Posttraumatic stress disorder (PTSD) is a debilitating mental health condition with complex symptomatology and a high degree of comorbidity.
1 In both the Canadian and global military and Veteran communities, treating PTSD proves challenging. Indeed, a considerable proportion of clients are treatment resistant to currently available first-line interventions, whereby high dropout rates remain of critical concern.
2–8 In our 2020 Nicholson et al.
9 Journal of Military, Veteran and Family Health (
JMVFH) article, we discussed the use of neurofeedback as an emerging, novel intervention for the treatment of PTSD. Neurofeedback involves self-regulationachieved through the real-time feedback of neural states. This method is non-invasive and helps individuals to directly regulate brain activity associated with their symptoms. Importantly, given the heterogeneity in PTSD symptom presentation and treatment responses, personalized medicine approaches like neurofeedback are essential for improving treatment gains.

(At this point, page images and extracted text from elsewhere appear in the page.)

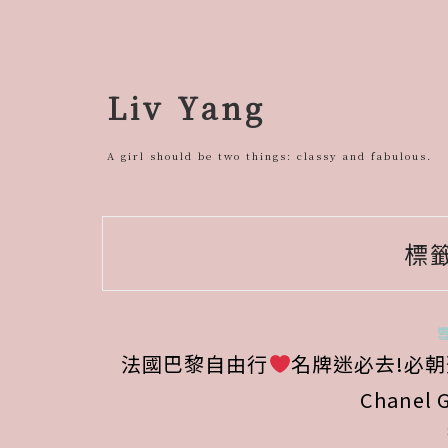
跳
至
主
要
Liv Yang
內
容
A girl should be two things: classy and fabulous.
標
法國巴黎自由行
名牌迷必去!必朝聖
Chanel 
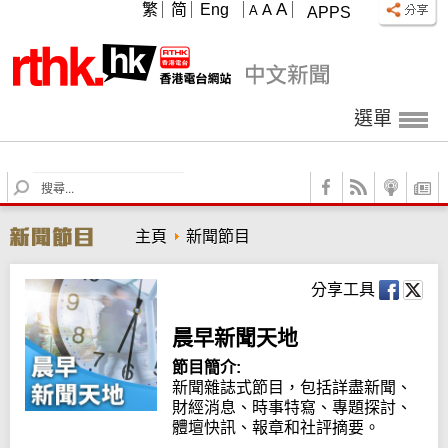
A
繁
简
Eng
A
A
APPS
選單
S
e
a
主頁
新聞節目
r
c
h
分享工具
晨早新聞天地
節目簡介:
新聞雜誌式節目，包括詳盡新聞、
財經消息、時事特寫、專題探討、
體壇快訊、報章和社評摘要。
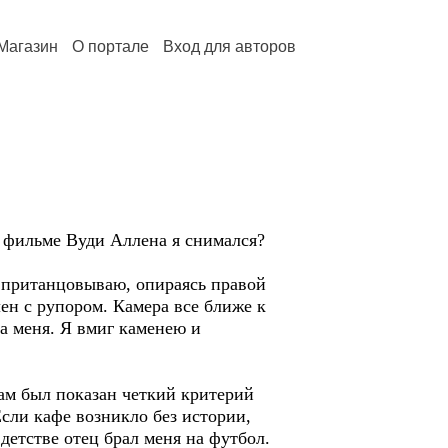
Магазин
О портале
Вход для авторов
 фильме Вуди Аллена я снимался?
пританцовываю, опираясь правой
н с рупором. Камера все ближе к
на меня. Я вмиг каменею и
м был показан четкий критерий
Если кафе возникло без истории,
детстве отец брал меня на футбол.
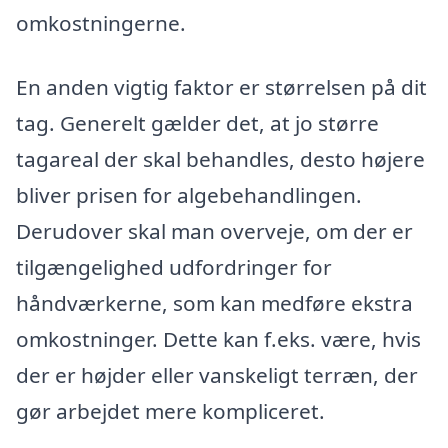
omkostningerne.
En anden vigtig faktor er størrelsen på dit
tag. Generelt gælder det, at jo større
tagareal der skal behandles, desto højere
bliver prisen for algebehandlingen.
Derudover skal man overveje, om der er
tilgængelighed udfordringer for
håndværkerne, som kan medføre ekstra
omkostninger. Dette kan f.eks. være, hvis
der er højder eller vanskeligt terræn, der
gør arbejdet mere kompliceret.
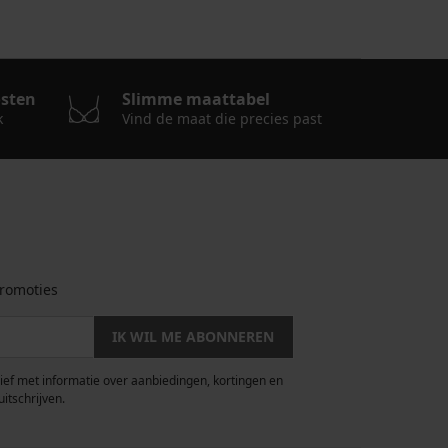
osten
Slimme maattabel
k
Vind de maat die precies past
romoties
IK WIL ME ABONNEREN
rief met informatie over aanbiedingen, kortingen en
uitschrijven.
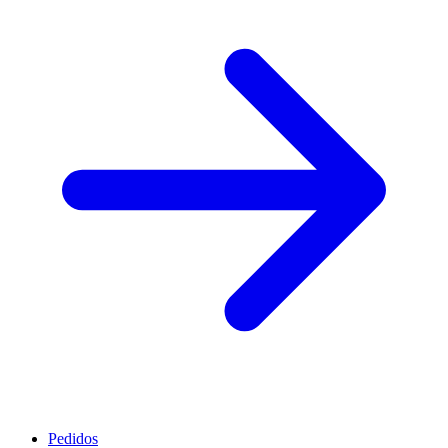
Pedidos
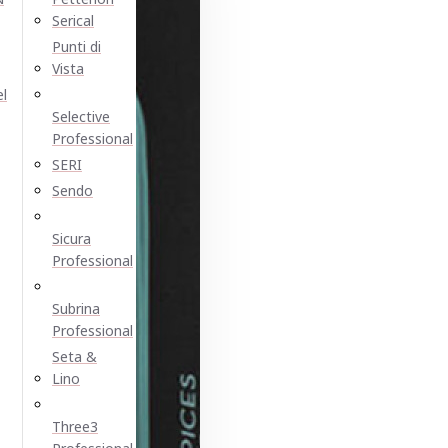
Serical
Punti di
Vista
el
Selective
Professional
SERI
Sendo
Sicura
Professional
Subrina
Professional
Seta &
Lino
Three3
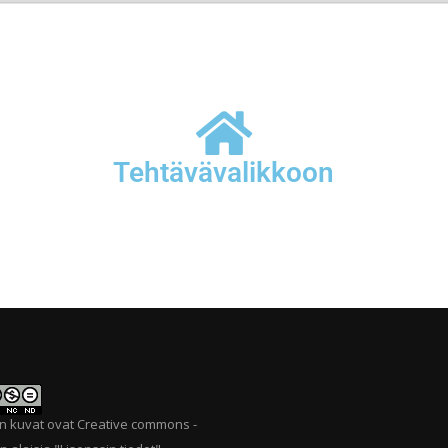
Tehtävävalikkoon
n kuvat ovat Creative commons -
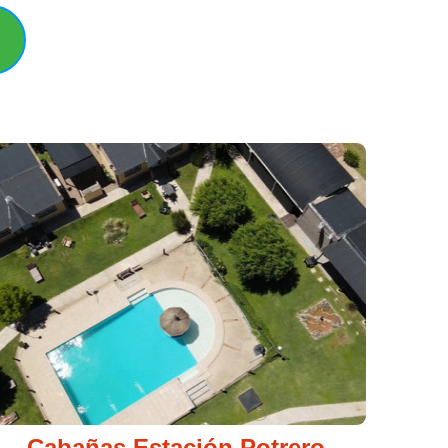
ro de Los Funes - Alojamiento en San
Cabañas Estación Potrero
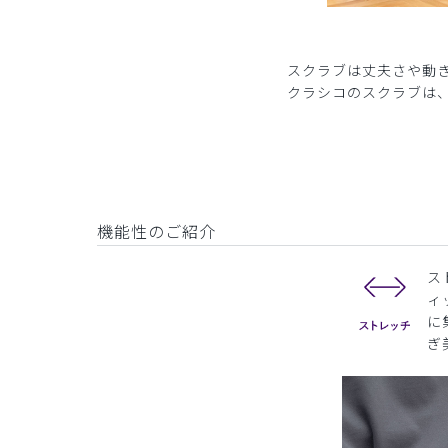
スクラブは丈夫さや動
クラシコのスクラブは
機能性のご紹介
ス
ィ
に
ぎ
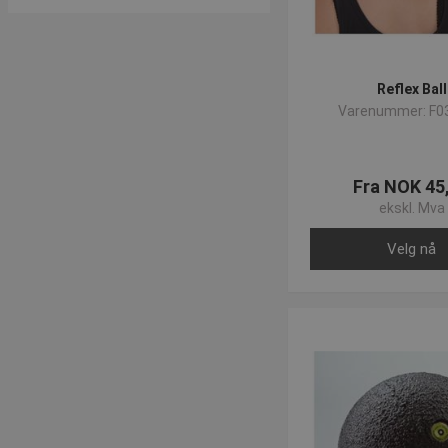
Reflex Ball
Varenummer: F0
Fra NOK 45
ekskl. Mva
Velg nå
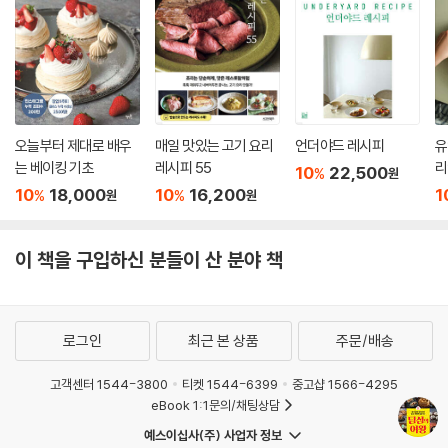
오늘부터 제대로 배우
매일 맛있는 고기 요리
언더야드 레시피
유
는 베이킹 기초
레시피 55
리
10
22,500
%
원
10
18,000
10
16,200
1
%
%
원
원
이 책을 구입하신 분들이 산 분야 책
로그인
최근 본 상품
주문/배송
고객센터 1544-3800
티켓 1544-6399
중고샵 1566-4295
eBook 1:1문의/채팅상담
예스이십사(주) 사업자 정보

Our JMVFH article critically examined the neural mechanisms underlying the therapeutic effects associated with neurofeedback in the context of PTSD and explored the implementation of both real-time functional magnetic resonance imaging (fMRI) and electroencephalography (EEG) modalities of neurofeedback. Further, our article discussed the use of this treatment intervention within military and Veteran communities affected by PTSD. Notably, since our 2020 neurofeedback publication in the JMVFH, our international team has championed several research and clinical efforts in the neurofeedback space.

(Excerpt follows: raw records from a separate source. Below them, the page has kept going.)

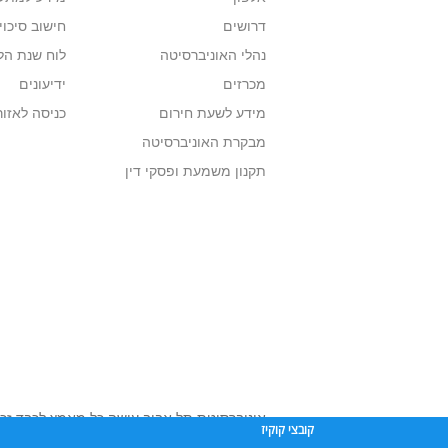
דרושים
חישוב סיכוי
הקבלה למסלול עם עבודת גמר מותנית
עבודה סמינריונית בציון 90 ומעלה שתוגש במהלך השנה הראשונה ללימודים.
נהלי האוניברסיטה
לוח שנת הל
הגשת הצעת מחקר מאושרת ע"י ועדה יחידתית של ביה"ס ללימוד
מכרזים
ידיעונים
חובות התלמיד לתואר השני
מידע לשעת חירום
כניסה לאזור
על כל תלמיד להגיש במהלך לימודיו שתי עבודות סמינריוניות.
מבקרת האוניברסיטה
סמינר מחלקתי (קולוקוויום):
תקנון משמעת ופסקי דין
מפגשי "הסמינר המחלקתי" בהשתתפות תלמידי התואר הראשון, ה
להרצאות תלמידים, בוגרים, מורים או אורחים וכן לדיון משותף במ
ההשתתפות חובה לכלל ציבור תלמידי המוזיקולוגיה בכל התארים.
סיום לימודים
תלמידים שסיימו את כל חובותיהם לתואר והשיגו את כל הציונים
לימודים".
באחריות התלמידים לעקוב אחר מילוי החובות בהתאם 
אוניברסיטת תל אביב עושה כל מאמץ לכבד זכו
קובצי קוקיז
שנעשה בתכנים אלה לדעתך מפר זכויות
נא לפ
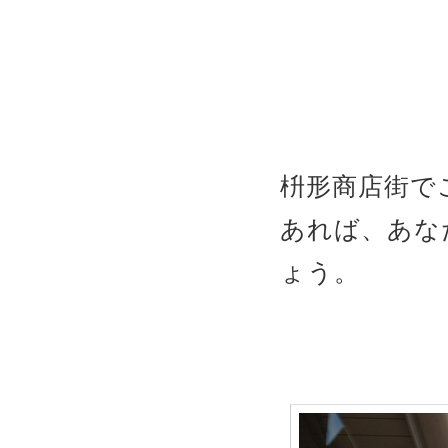
枡形商店街で
あれば、あな
ょう。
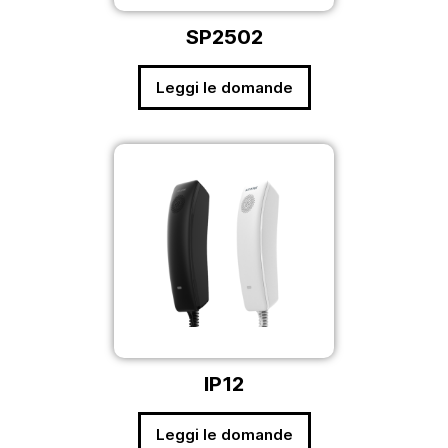
SP2502
Leggi le domande
IP12
Leggi le domande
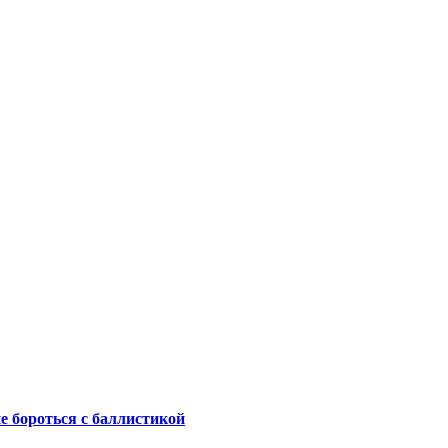
не бороться с баллистикой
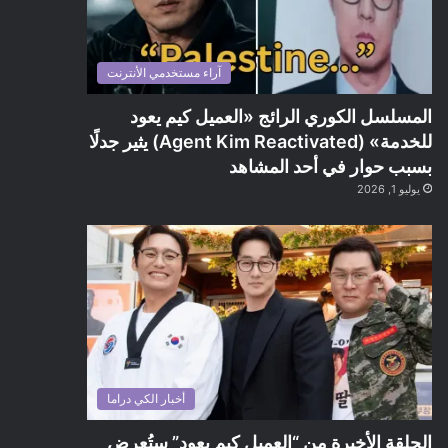
آراء مستخدمي الأنترنت
المسلسل الكوري الرائج «العميل كيم يعود
للخدمة» (Agent Kim Reactivated) يثير جدلًا
بسبب حوار في أحد المشاهد
يوليو 1, 2026
أخبار الكي دراما
الحلقة الأخيرة من “العميل كيم يعود” ستُعرض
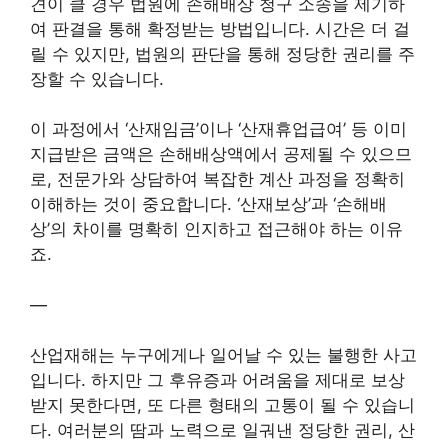
견이 클 경우 법원에 손해배상 청구 소송을 제기하
여 판결을 통해 확정받는 방법입니다. 시간은 더 걸
릴 수 있지만, 법원의 판단을 통해 정당한 권리를 주
장할 수 있습니다.
이 과정에서 ‘산재임금’이나 ‘산재휴업급여’ 등 이미
지급받은 금액은 손해배상액에서 공제될 수 있으므
로, 전문가와 상담하여 복잡한 계산 과정을 정확히
이해하는 것이 중요합니다. ‘산재보상’과 ‘손해배
상’의 차이를 명확히 인지하고 접근해야 하는 이유
죠.
—
산업재해는 누구에게나 일어날 수 있는 불행한 사고
입니다. 하지만 그 후유증과 어려움을 제대로 보상
받지 못한다면, 또 다른 형태의 고통이 될 수 있습니
다. 여러분의 땀과 노력으로 일궈낸 정당한 권리, 산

Critically, one of the most challenging decisions that clinicians and researchers currently face is choosing an optimal brain region by which to generate the neurofeedback signal. Accordingly, we aimed to enrich the current knowledge base through scientific explorations of different neurofeedback brain region targets for PTSD. Previously, the majority of real-time fMRI neurofeedback studies targeted the regulation of the amygdala. During both rest and exposure to trauma triggers, activity in the amygdala (an area associated with emotion generation and fear/anxiety processing) has been robustly linked to PTSD symptoms. Hyperactivity within the amygdala is believed to stem from reduced top-down inhibition from emotion regulation regions in the prefrontal cortex.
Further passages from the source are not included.